FIG. 3 is a close-up cross-section of the head region illustrated in FIG. 2. Item 344 is the clamp, and 343 is the head. Item 340 is a thick section of the previously described “coconut” material (or other inert material). This material serves as a gas-distribution system, allowing the material to distribute evenly across the cross-sectional area without excessive pressure drop. The means presently known in the field typically involve a complex assembly of metal standoffs and perforated fabricated assemblies. These other designs typically use a much more significant volume. The embodiments disclosed herein, by comparison, improve air consumption efficiency.

Still referring to FIG. 3, a mesh screen 342 prevents CMS and/or desiccant material from flowing into the process piping, which would cause damage to other components, and degradation of the adsorber performance. Item 341 is a perforated plate with holes larger than screen 342. Plate 341 is typically sheet metal, but may be of plastic or other materials. Items 341 and 342 may be a single device with perforations. However, it is believed that the use of two devices lends to superior performance, where item 342 catches fine particles, but item 341 blocks larger particles, helping to keep screen 342 from clogging. Item 341 is firmly attached to head 343, by tack-welding, screws, rivets, or other common means.
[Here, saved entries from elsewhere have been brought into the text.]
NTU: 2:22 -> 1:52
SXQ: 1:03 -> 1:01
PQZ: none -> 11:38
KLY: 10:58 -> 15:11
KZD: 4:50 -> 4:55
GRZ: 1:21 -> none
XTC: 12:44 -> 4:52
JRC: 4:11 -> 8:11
The primary result of the embodiments described herein is the production of a low-cost efficient means for producing nitrogen. The means disclosed herein greatly reduce the cost of producing systems with small capacity. There are many markets with a need for low cost, reliable units. These include tire inflation, food preservation (displacing oxygen which degrade food), beverage production, especially alcohol, beverage dispensing, blanketing of tanks that have chemicals and petroleum products, and many others. In addition, the embodiments described herein enables nitrogen generators to be effective and productive in many more markets by reducing costs and eliminating the requirement for electrical power.
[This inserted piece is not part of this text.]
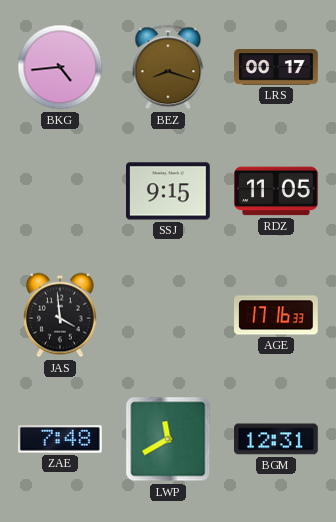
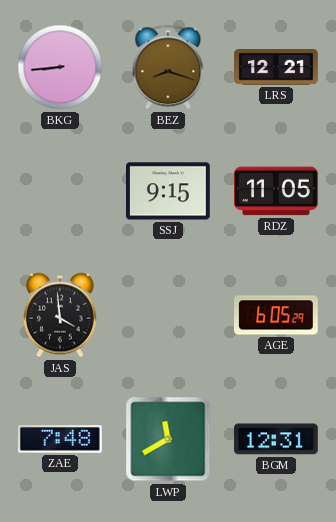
BKG: 4:44 -> 8:44
LRS: 00:17 -> 12:21
AGE: 17:16 -> 6:05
As used herein, an element or step recited in the singular and proceeded with the word “a” or “an” should be understood as not excluding plural said elements or steps, unless such exclusion is explicitly recited. Furthermore, references to “one embodiment” of the present invention are not intended to be interpreted as excluding the existence of additional embodiments that also incorporate the recited features.
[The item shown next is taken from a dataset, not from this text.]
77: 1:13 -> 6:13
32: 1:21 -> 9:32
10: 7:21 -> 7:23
Although the apparatus and methods described herein are described in the context of a carbon molecular sieve (CMS) and a pressure-swing-adsorption (PSA) nitrogen generator, it is understood that the apparatus and methods are not limited to CMS or PSA nitrogen generators. Likewise, the CMS and PSA nitrogen generator components illustrated are not limited to the specific embodiments described herein, but rather, components of the CMS and PSA nitrogen generator can be utilized independently and separately from other components described herein.

While the invention has been described in terms of various specific embodiments, those skilled in the art will recognize that the invention can be practiced with modification within the spirit and scope of the claims.